*What the task asks:* Each entry should be transcribed exactly as written, and any picture left out.

*Material for this task:*
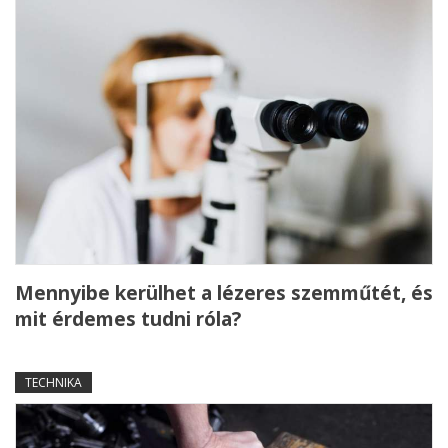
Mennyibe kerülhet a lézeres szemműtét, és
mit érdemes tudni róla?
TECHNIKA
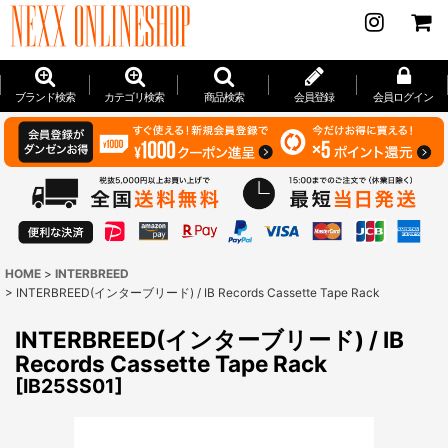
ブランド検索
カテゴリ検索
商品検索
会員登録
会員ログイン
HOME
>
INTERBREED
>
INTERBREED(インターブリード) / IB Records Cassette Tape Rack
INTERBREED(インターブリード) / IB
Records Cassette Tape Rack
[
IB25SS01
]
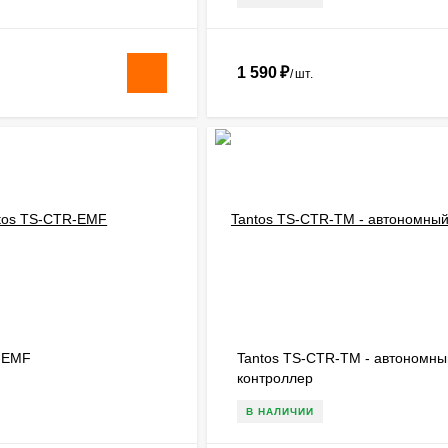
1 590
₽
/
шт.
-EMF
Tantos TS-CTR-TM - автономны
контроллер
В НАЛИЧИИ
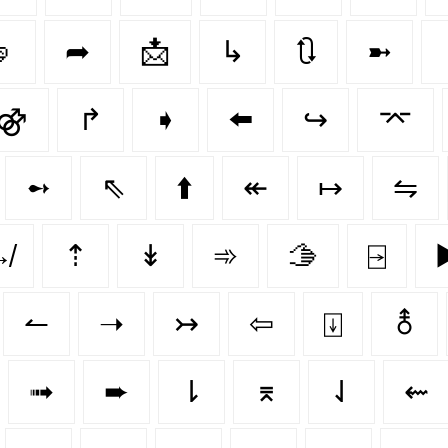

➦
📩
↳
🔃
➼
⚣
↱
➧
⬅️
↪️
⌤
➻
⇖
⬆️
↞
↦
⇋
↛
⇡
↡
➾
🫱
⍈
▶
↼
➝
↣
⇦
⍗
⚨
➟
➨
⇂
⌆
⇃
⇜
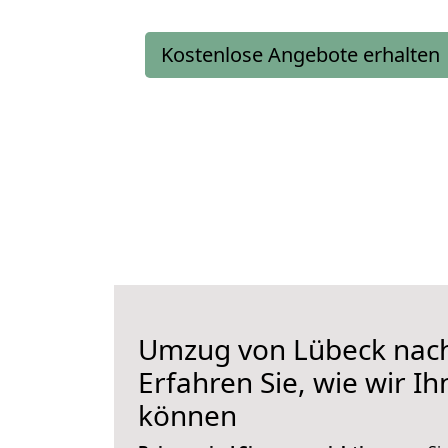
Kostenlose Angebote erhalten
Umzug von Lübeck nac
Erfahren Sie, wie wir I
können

*Response below:*
Mennyibe kerülhet a lézeres szemműtét, és
mit érdemes tudni róla?
TECHNIKA
ブランド検索
カテゴリ検索
商品検索
会員登録
会員ログイン
HOME
>
INTERBREED
>
INTERBREED(インターブリード) / IB Records Cassette Tape Rack
INTERBREED(インターブリード) / IB
Records Cassette Tape Rack
[
IB25SS01
]
1 590
₽
/
шт.
-EMF
Tantos TS-CTR-TM - автономны
контроллер
В НАЛИЧИИ

➦
📩
↳
🔃
➼
⚣
↱
➧
⬅️
↪️
⌤
➻
⇖
⬆️
↞
↦
⇋
↛
⇡
↡
➾
🫱
⍈
▶
↼
➝
↣
⇦
⍗
⚨
➟
➨
⇂
⌆
⇃
⇜
Kostenlose Angebote erhalten
Umzug von Lübeck nac
Erfahren Sie, wie wir I
können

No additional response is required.